_WORK ITEM_
Only one stretch of the listing below is wanted. Begin at the line that has "Qui sommes-nous (465, 110)", stop after the line that has "[Toggle menu]", and repeat every line in between exactly.

_DATA RECORDS_

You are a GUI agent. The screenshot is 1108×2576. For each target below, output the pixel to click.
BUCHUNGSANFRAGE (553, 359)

==

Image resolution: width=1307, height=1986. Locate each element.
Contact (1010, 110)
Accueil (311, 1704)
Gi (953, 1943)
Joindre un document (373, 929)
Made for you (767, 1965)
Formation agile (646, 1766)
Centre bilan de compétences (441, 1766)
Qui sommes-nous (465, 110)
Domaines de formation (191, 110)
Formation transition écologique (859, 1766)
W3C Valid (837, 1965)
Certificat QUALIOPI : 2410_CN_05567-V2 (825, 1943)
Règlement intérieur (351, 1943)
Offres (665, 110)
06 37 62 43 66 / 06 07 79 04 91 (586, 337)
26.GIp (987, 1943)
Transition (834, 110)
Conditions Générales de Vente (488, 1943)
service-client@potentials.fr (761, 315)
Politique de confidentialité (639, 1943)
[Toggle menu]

---

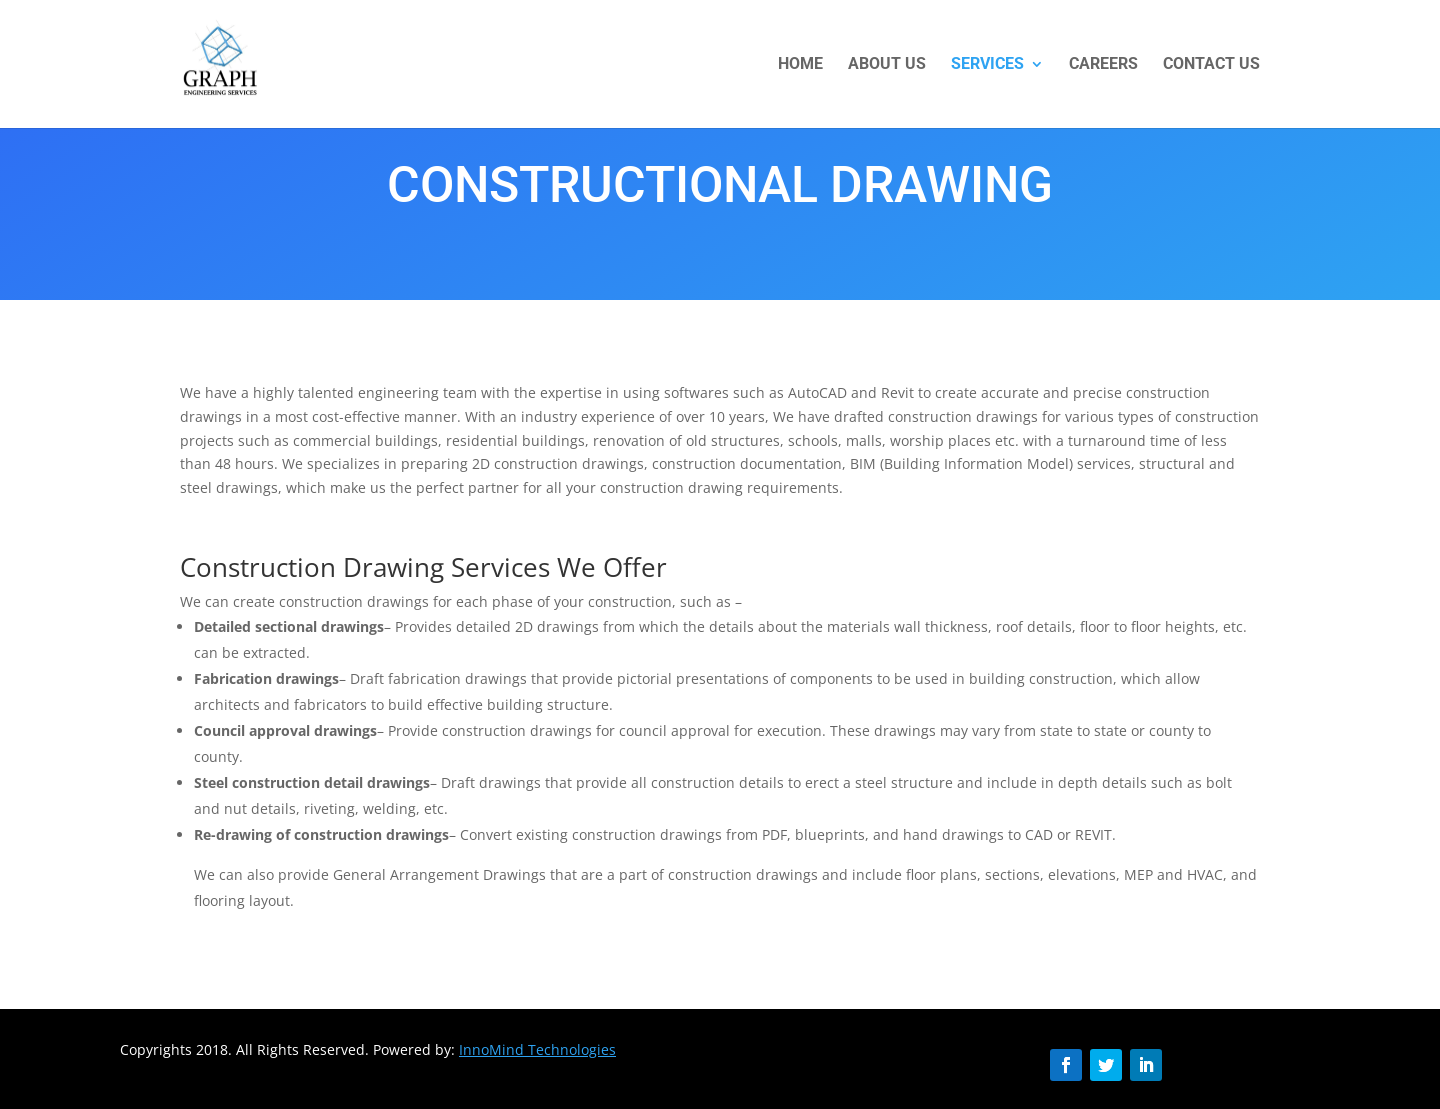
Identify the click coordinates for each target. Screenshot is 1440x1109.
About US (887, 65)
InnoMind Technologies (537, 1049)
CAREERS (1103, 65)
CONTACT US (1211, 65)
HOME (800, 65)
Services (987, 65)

_RESULT OF THIS EXERCISE_
Qui sommes-nous (465, 110)
Domaines de formation (191, 110)
Formation transition écologique (859, 1766)
W3C Valid (837, 1965)
Certificat QUALIOPI : 2410_CN_05567-V2 (825, 1943)
Règlement intérieur (351, 1943)
Offres (665, 110)
06 37 62 43 66 / 06 07 79 04 91 (586, 337)
26.GIp (987, 1943)
Transition (834, 110)
Conditions Générales de Vente (488, 1943)
service-client@potentials.fr (761, 315)
Politique de confidentialité (639, 1943)
[Toggle menu]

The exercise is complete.